**YOUR GOAL:** Transcribe the following entries word for word; no picture is to appear in the copy.

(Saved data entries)
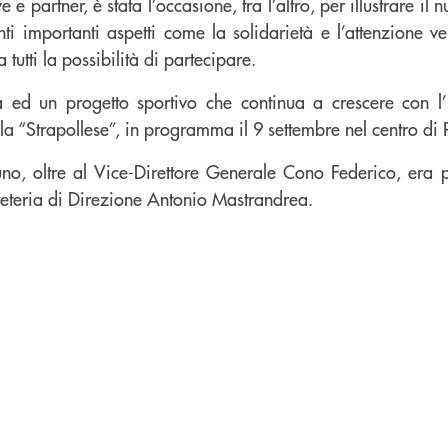
e e partner, è stata l’occasione, tra l’altro, per illustrare il
ti importanti aspetti come la solidarietà e l’attenzione v
a tutti la possibilità di partecipare.
tà ed un progetto sportivo che continua a crescere con l’
la “Strapollese”, in programma il 9 settembre nel centro di 
no, oltre al Vice-Direttore Generale Cono Federico, era p
eteria di Direzione Antonio Mastrandrea.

**RESULT FOR THIS EXERCISE:**
e e partner, è stata l’occasione, tra l’altro, per illustrare il
ti importanti aspetti come la solidarietà e l’attenzione v
a tutti la possibilità di partecipare.
tà ed un progetto sportivo che continua a crescere con l’
la “Strapollese”, in programma il 9 settembre nel centro di 
no, oltre al Vice-Direttore Generale Cono Federico, era p
eteria di Direzione Antonio Mastrandrea.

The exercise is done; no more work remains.